While we were addressing the other needs of PPE, the use of elastomeric respiratory opened the door to what the future may look like for infection prevention and masks in general. The hard part is whether we feel comfortable moving the needle when it comes to what we have always seen PPE as—a disposable mask and gown, etc.
What We’ve Learned
The lessons learned from COVID-19 will likely take years to truly understand. Perhaps one of the most telling comes from the front lines of health care in terms of masks and PPE. The issue is 2-fold—we need stronger supply chains for essential workers (and the public) to ensure adequate protection during emergent times, but we also need to start shifting how we approach PPE for health care workers. It’s worrisome when we must discourage the public from buying masks, specifically medical masks, to ensure adequate supplies for health care workers. As noted in the Washington Post: “Both the market for N95 masks and the national stockpile were small before the pandemic. The US imported at least half of its PPE, including medical masks, from China, where exports shrank for months because of the outbreak, said Scott Paul, president of the Alliance for American Manufacturing, a nonprofit organization that advocates for public policies to benefit US manufacturers.”5
What We Need
Ultimately, we need PPE that can be reprocessed both within a health care setting and at home—this issue speaks to bigger needs outside the hospitals and patient care areas.

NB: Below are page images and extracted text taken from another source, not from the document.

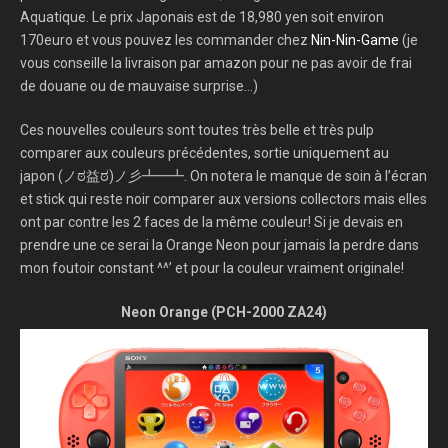
Aquatique. Le prix Japonais est de 18,980 yen soit environ
170euro et vous pouvez les commander chez
Nin-Nin-Game
(je
vous conseille la livraison par amazon pour ne pas avoir de frai
de douane ou de mauvaise surprise…)
Ces nouvelles couleurs sont toutes très belle et très pulp
comparer aux couleurs précédentes, sortie uniquement au
japon (ノಠ益ಠ)ノ彡┻━┻. On notera le manque de soin à l’écran
et stick qui reste noir comparer aux versions collectors mais elles
ont par contre les 2 faces de la même couleur! Si je devais en
prendre une ce serai la Orange Neon pour jamais la perdre dans
mon foutoir constant ^^’ et pour la couleur vraiment originale!
Neon Orange (PCH-2000 ZA24)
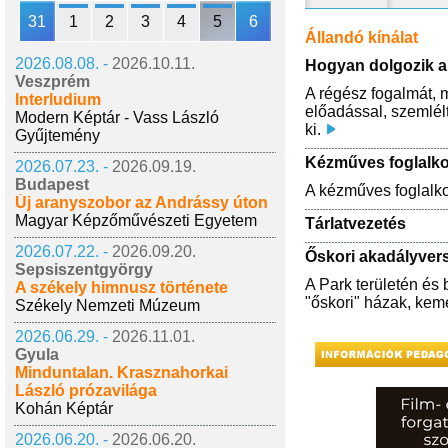
31
1
2
3
4
5
6
Állandó kínálat
2026.08.08. -
2026.10.11.
Hogyan dolgozik a
Veszprém
A régész fogalmát, 
Interludium
előadással, szemlélt
Modern Képtár - Vass László
ki.
Gyűjtemény
Kézműves foglalk
2026.07.23. -
2026.09.19.
Budapest
A kézműves foglalkoz
Új aranyszobor az Andrássy úton
Magyar Képzőművészeti Egyetem
Tárlatvezetés
2026.07.22. -
2026.09.20.
Őskori akadályver
Sepsiszentgyörgy
A Park területén és
A székely himnusz története
"őskori" házak, kem
Székely Nemzeti Múzeum
2026.06.29. -
2026.11.01.
Gyula
Minduntalan. Krasznahorkai
László prózavilága
Kohán Képtár
2026.06.20. -
2026.06.20.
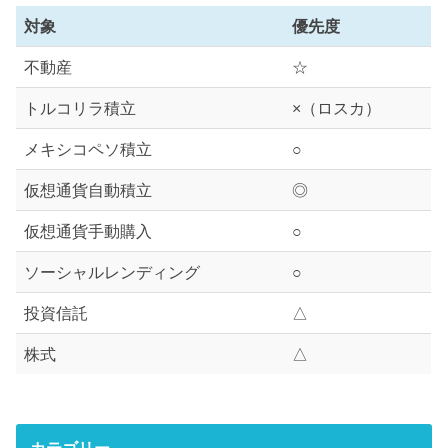
対象
優先度
不動産
☆
トルコリラ積立
×（ロスカ）
メキシコペソ積立
○
仮想通貨自動積立
◎
仮想通貨手動購入
○
ソーシャルレンディング
○
投資信託
△
株式
△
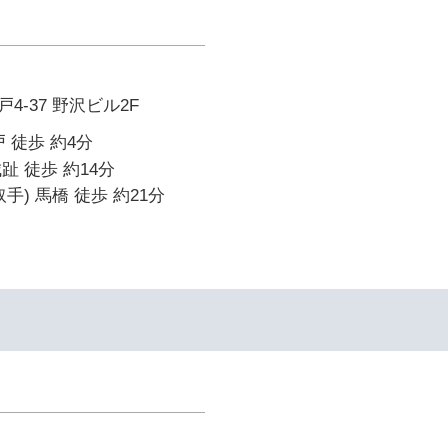
-37 野沢ビル2F
 徒歩 約4分
趾 徒歩 約14分
手) 馬橋 徒歩 約21分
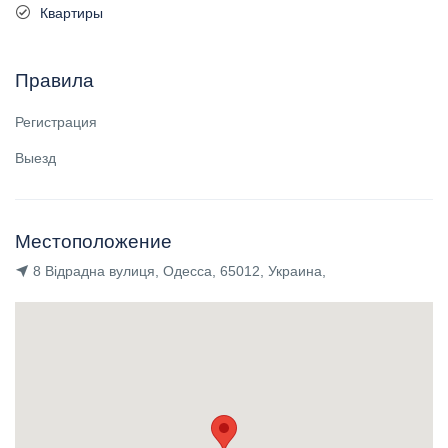
Квартиры
Правила
Регистрация
Выезд
Местоположение
8 Відрадна вулиця, Одесса, 65012, Украина,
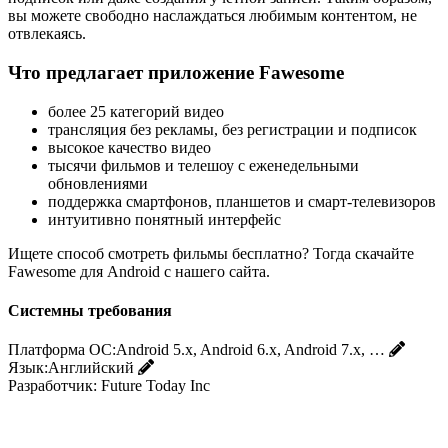
вы можете свободно наслаждаться любимым контентом, не
отвлекаясь.
Что предлагает приложение Fawesome
более 25 категорий видео
трансляция без рекламы, без регистрации и подписок
высокое качество видео
тысячи фильмов и телешоу с еженедельными
обновлениями
поддержка смартфонов, планшетов и смарт-телевизоров
интуитивно понятный интерфейс
Ищете способ смотреть фильмы бесплатно? Тогда скачайте
Fawesome для Android с нашего сайта.
Системны требования
Платформа ОС:
Android 5.x, Android 6.x, Android 7.x, …
Язык:
Английский
Разработчик:
Future Today Inc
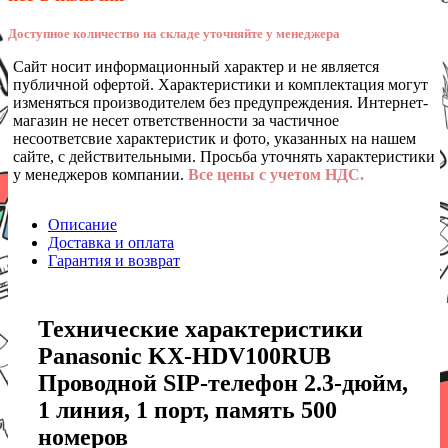
Доступное количество на складе уточняйте у менеджера
Сайт носит информационный характер и не является
публичной офертой. Характеристики и комплектация могут
изменяться производителем без предупреждения. Интернет-
магазин не несет ответственности за частичное
несоответсвие характеристик и фото, указанных на нашем
сайте, с действительными. Просьба уточнять характеристики
у менеджеров компании.
Все цены с учетом НДС.
Описание
Доставка и оплата
Гарантия и возврат
Технические характеристики
Panasonic KX-HDV100RUB
Проводной SIP-телефон 2.3-дюйм,
1 линия, 1 порт, память 500
номеров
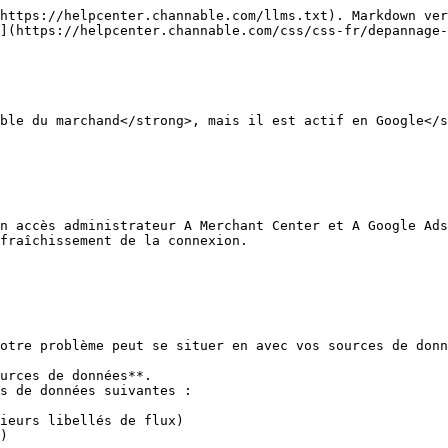
https://helpcenter.channable.com/llms.txt). Markdown ver
](https://helpcenter.channable.com/css/css-fr/depannage-
ble du marchand</strong>, mais il est actif en Google</s
n accès administrateur A Merchant Center et A Google Ads
fraîchissement de la connexion.

otre problème peut se situer en avec vos sources de donn
urces de données**.

s de données suivantes :
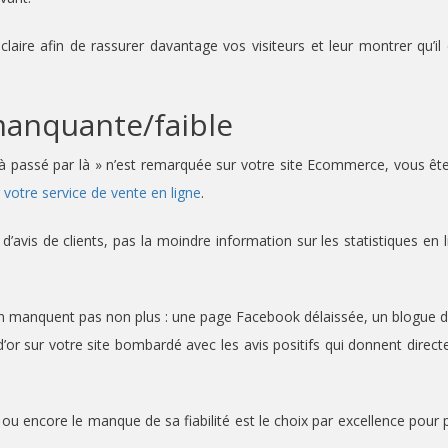
ire afin de rassurer davantage vos visiteurs et leur montrer qu’il 
manquante/faible
jà passé par là » n’est remarquée sur votre site Ecommerce, vous ête
r votre service de vente en ligne
.
vis de clients, pas la moindre information sur les statistiques en l
en manquent pas non plus : une page Facebook délaissée, un blogue d
 d’or sur votre site bombardé avec les avis positifs qui donnent direc
 ou encore le manque de sa fiabilité est le choix par excellence pour 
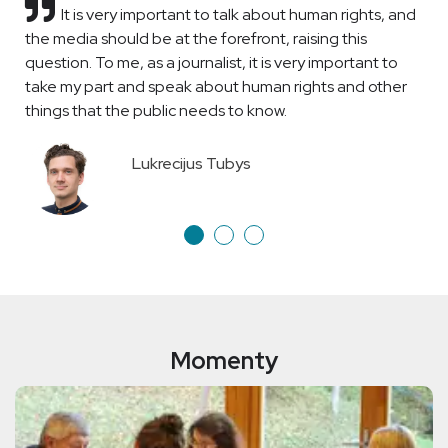
It is very important to talk about human rights, and
the media should be at the forefront, raising this
question. To me, as a journalist, it is very important to
take my part and speak about human rights and other
things that the public needs to know.
Lukrecijus Tubys
Momenty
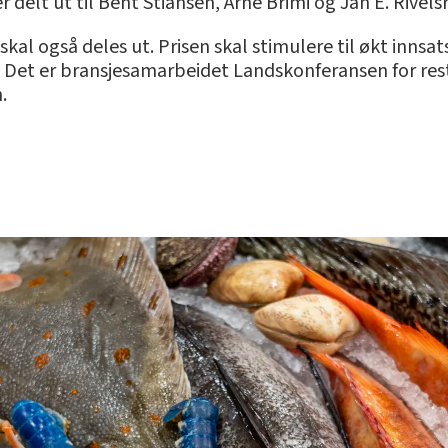
er delt ut til Bent Stiansen, Arne Brimi og Jan E. Rivels
l også deles ut. Prisen skal stimulere til økt innsats
et er bransjesamarbeidet Landskonferansen for res
.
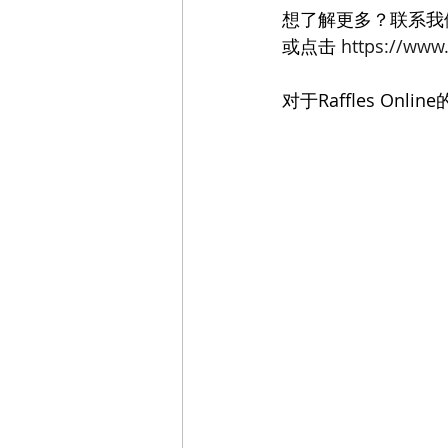
想了解更多？联系我们：+
或点击 
https://www.
对于Raffles O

PPE that is single use can and does serve an important purpose, but one of the greatest hurdles we’ve had has been through continuously having to refit-test people when new masks come in that haven’t been used before. We need masks that can easily be fit-tested or are more moldable to ensure a good seal. Health care has such a significant waste problem and single-use PPE, like masks, is a prime example. To design more PPE like elastomeric respirators6 that can be reused and appropriately reprocessed would give us a significant advantage in times of stressed supplies but also ensure that we have higher levels of respiratory protection that are readily available and can be used by multiple health care workers.
Moreover, such masks should be more moldable to make fit-testing easier and more efficient. Having to redo fit-testing for health care workers when we ran out of one kind of N95 and got another brand in was extremely time consuming. There is a desperate need for us to think outside the box when it comes to PPE and to incorporate IPs and frontline responders into these conversations as well as conversations about research and development. Our approach to PPE and masks is a bit antiquated and now is the time to invest in innovation and pragmatic solutions, but we need to call upon the individuals who have experienced the hurdles of working in a pandemic.
SASKIA V. POPESCU, PHD, MPH, MA, CIC, is a hospital epidemiologist and infection preventionist. In her work as an infection preventionist, she performed surveillance for infectious diseases, preparedness, and Ebola-response practices. She holds a doctorate in biodefense from George Mason University in Fairfax, Virginia, where her research focuses on the role of infection prevention in facilitating global health security efforts. She is certified in infection control and has worked in pediatric and adult acute care facilities.